Los dos soldados me llevan docenas de metros arriba o abajo por este pozo en el que sólo resuenan mis gritos y luego me hacen atravesar un tipo de membrana de campo de fuerza para llegar a una sala abarrotada. Incluso boca abajo como estoy, reconozco el puente de la nave. He estado sólo una vez en él durante mi estancia, pero la función de esta sala es inconfundible: moravecs que nunca había visto están muy ocupados siguiendo los paneles de control virtuales en tres dimensiones; soldados rocavec están de pie junto a proyecciones holográficas: reconozco al general Beh bin Abdee, al espigado vec arácnido (no puedo recordar su nombre ahora) además de al extraño navegante, Cho Li, y el Integrante Primero, Asteague/Che.
Es el Integrante Primero quien sin esfuerzo se impulsa a través del puente a cero g para llegar hasta mí mientras los dos soldados me colocan firmemente en una silla de metal y me atan para que no pueda escapar. No, me doy cuenta de que no me amarran como a un cautivo, simplemente me ponen cinturones de malla arácnida para sujetarme. Ayuda: estar fijo en un sitio me proporciona sensación de arriba y abajo.

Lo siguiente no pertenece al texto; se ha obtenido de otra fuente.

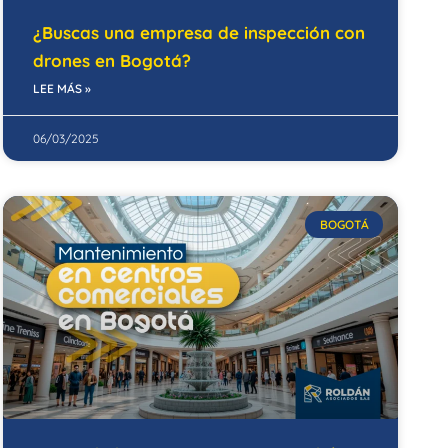
¿Buscas una empresa de inspección con
drones en Bogotá?
LEE MÁS »
06/03/2025
BOGOTÁ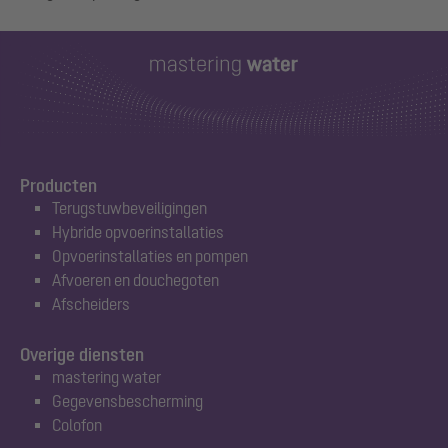
Producten
Terugstuwbeveiligingen
Hybride opvoerinstallaties
Opvoerinstallaties en pompen
Afvoeren en douchegoten
Afscheiders
Overige diensten
mastering water
Gegevensbescherming
Colofon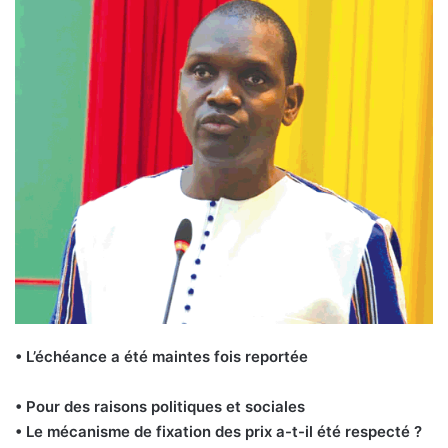
• L’échéance a été maintes fois reportée
• Pour des raisons politiques et sociales
• Le mécanisme de fixation des prix a-t-il été respecté ?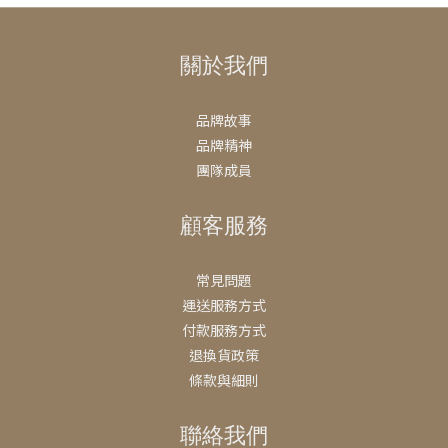
關於我們
品牌故事
品牌精神
團隊成員
顧客服務
常見問題
運送服務方式
付款服務方式
退換貨政策
條款與細則
聯絡我們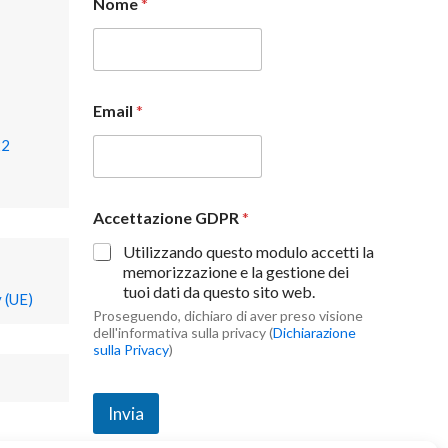
Nome
*
Email
*
22
Accettazione GDPR
*
Utilizzando questo modulo accetti la
memorizzazione e la gestione dei
tuoi dati da questo sito web.
 (UE)
Proseguendo, dichiaro di aver preso visione
dell'informativa sulla privacy (
Dichiarazione
sulla Privacy
)
Invia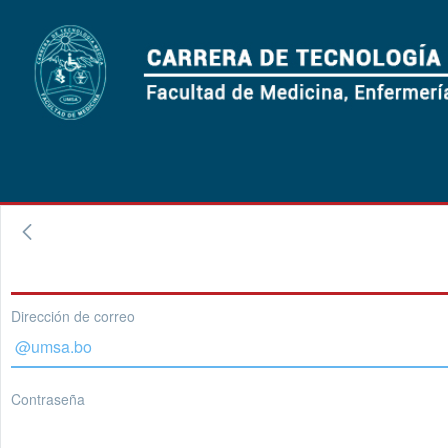
Dirección de correo
Contraseña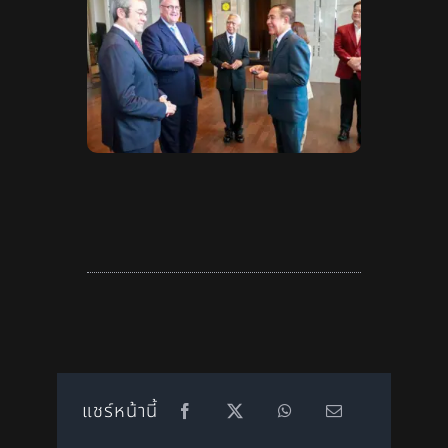
แชร์หน้านี้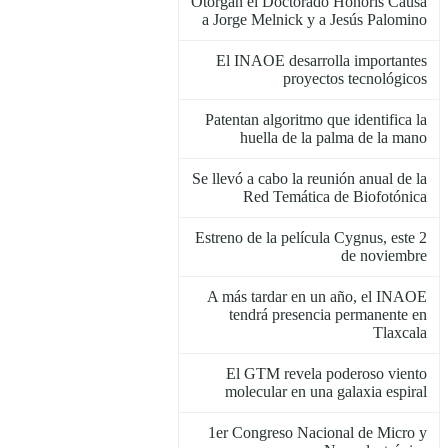
Otorgan el Doctorado Honoris Causa
a Jorge Melnick y a Jesús Palomino
El INAOE desarrolla importantes
proyectos tecnológicos
Patentan algoritmo que identifica la
huella de la palma de la mano
Se llevó a cabo la reunión anual de la
Red Temática de Biofotónica
Estreno de la película Cygnus, este 2
de noviembre
A más tardar en un año, el INAOE
tendrá presencia permanente en
Tlaxcala
El GTM revela poderoso viento
molecular en una galaxia espiral
1er Congreso Nacional de Micro y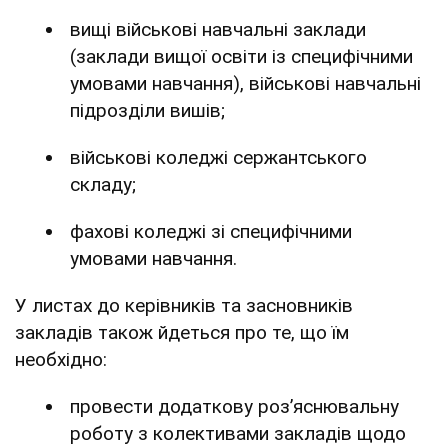
вищі військові навчальні заклади
(заклади вищої освіти із специфічними
умовами навчання), військові навчальні
підрозділи вишів;
військові коледжі сержантського
складу;
фахові коледжі зі специфічними
умовами навчання.
У листах до керівників та засновників
закладів також йдеться про те, що їм
необхідно:
провести додаткову роз’яснювальну
роботу з колективами закладів щодо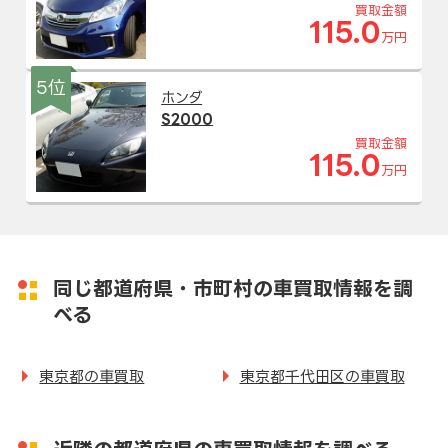
買取金額
115.0
万円
5位
ホンダ
S2000
買取金額
115.0
万円
同じ都道府県・市町村の車買取情報を調
べる
東京都の車買取
東京都千代田区の車買取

—Doctor Hockenberry, no le esperábamos de vuelta —dice el pequeño moravec que tiene más o menos la misma forma y el tamaño que Mahnmut pero está hecho de plásticos, metales y polímeros de diferentes colores—. Pido disculpas por la falta de gravedad. No tenemos impulso. Podría ordenar que los campos de fuerza internos crearan un diferencial de presión que simulara la gravedad para usted, más o menos, pero la verdad es que estamos estacionados cerca del anillo polar de la Tierra y no queremos exhibir un cambio grande en la energía interna a menos que sea necesario.
—Estoy bien —digo, esperando que no hayan oído mis gritos en el hueco del ascensor—. Tengo que hablar con Odiseo.
—Odiseo está.... ah... indispuesto ahora mismo —responde Asteague/Che.
—Necesito hablar con él.
—Me temo que eso no será posible —dice el moravec que tiene más o menos el mismo tamaño que mi amigo Mahnmut, pero que tiene un aspecto y habla de forma diferente. Su voz tiene una curiosa particularidad... parece británico.
—Pero es imperativo que...
Me detengo a media frase. Han matado a Odiseo. Es obvio que estos seres medio robóticos le han hecho algo terrible al otro único ser humano que hay a bordo de su nave. No sé por qué habrán matado al aqueo, pero tampoco he comprendido nunca dos tercios de las cosas que estos moravecs hacen o dejan de hacer.
—¿Dónde está? —pregunto, intentando parecer autoritario y no perder el control mientras sigo atado a mi silla—. ¿Qué le han hecho?
—No le hemos hecho nada al hijo de Laertes —dice Asteague/Che.
—¿Por qué íbamos a hacer daño a nuestro invitado? —pregunta el vec de las patas de araña y aspecto de caja cuyo nombre no consigo recordar... oh, ahora me acuerdo, Retrógrado Jogenson o Gunderson o algo escandinavo.
—Entonces traigan aquí a Odiseo.
—No podemos —repite el Integrador Primero Asteague/Che—. No está en la nave.
—¿No está en la nave? —digo, pero entonces miro las pantallas holográficas colocadas en un hueco del casco donde debería haber una ventana. Demonios, por lo que sé es verdaderamente una ventana. El planeta azul y blanco gira debajo, llenando la pantalla o la ventana.
—¿Odiseo ha bajado a esta Tierra? —pregunto—. ¿A mi Tierra?
¿Es mi Tierra? Viví y morí aquí, sí, pero hace miles de años si hay que creer a los dioses y los moravecs.